Extracted records:
__________________________________________________

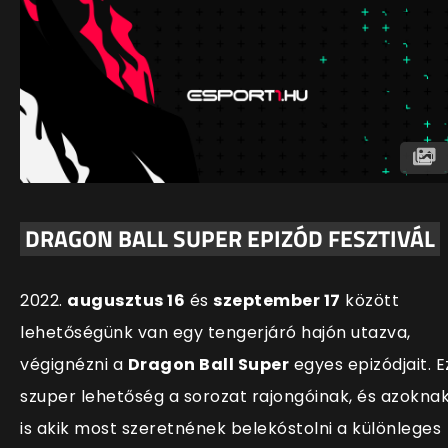
DRAGON BALL SUPER EPIZÓD FESZTIVÁL
2022.
augusztus 16
és
szeptember 17
között
lehetőségünk van egy tengerjáró hajón utazva,
végignézni a
Dragon Ball Super
egyes epizódjait. E
szuper lehetőség a sorozat rajongóinak, és azokna
is akik most szeretnének belekóstolni a különleges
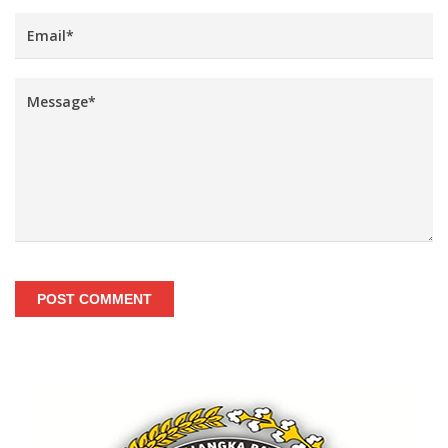
POST COMMENT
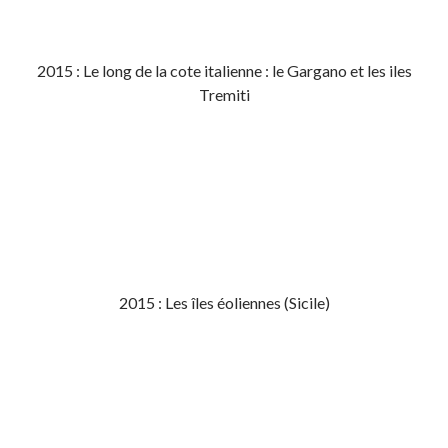
2015 : Le long de la cote italienne : le Gargano et les iles
Tremiti
2015 : Les îles éoliennes (Sicile)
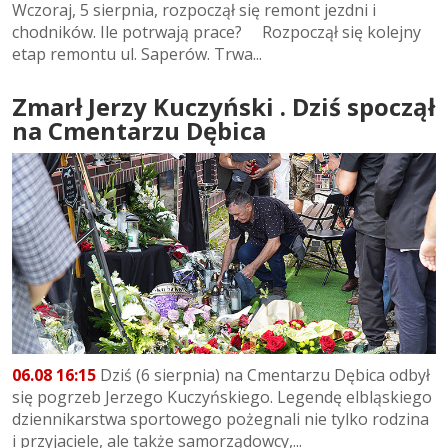
Wczoraj, 5 sierpnia, rozpoczął się remont jezdni i
chodników. Ile potrwają prace? Rozpoczął się kolejny
etap remontu ul. Saperów. Trwa...
Zmarł Jerzy Kuczyński . Dziś spoczął
na Cmentarzu Dębica
06.08 16:15
Dziś (6 sierpnia) na Cmentarzu Dębica odbył
się pogrzeb Jerzego Kuczyńskiego. Legendę elbląskiego
dziennikarstwa sportowego pożegnali nie tylko rodzina
i przyjaciele, ale także samorządowcy,...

__________________________________________________

Problem to work on: All lines from the one containing "2015 : Les îles éoliennes (Sicile)" through the final line of the entries above must be restated word for word, pictures excluded.

Result of this exercise:
2015 : Les îles éoliennes (Sicile)
Wczoraj, 5 sierpnia, rozpoczął się remont jezdni i
chodników. Ile potrwają prace? Rozpoczął się kolejny
etap remontu ul. Saperów. Trwa...
Zmarł Jerzy Kuczyński . Dziś spoczął
na Cmentarzu Dębica
06.08 16:15
Dziś (6 sierpnia) na Cmentarzu Dębica odbył
się pogrzeb Jerzego Kuczyńskiego. Legendę elbląskiego
dziennikarstwa sportowego pożegnali nie tylko rodzina
i przyjaciele, ale także samorządowcy,...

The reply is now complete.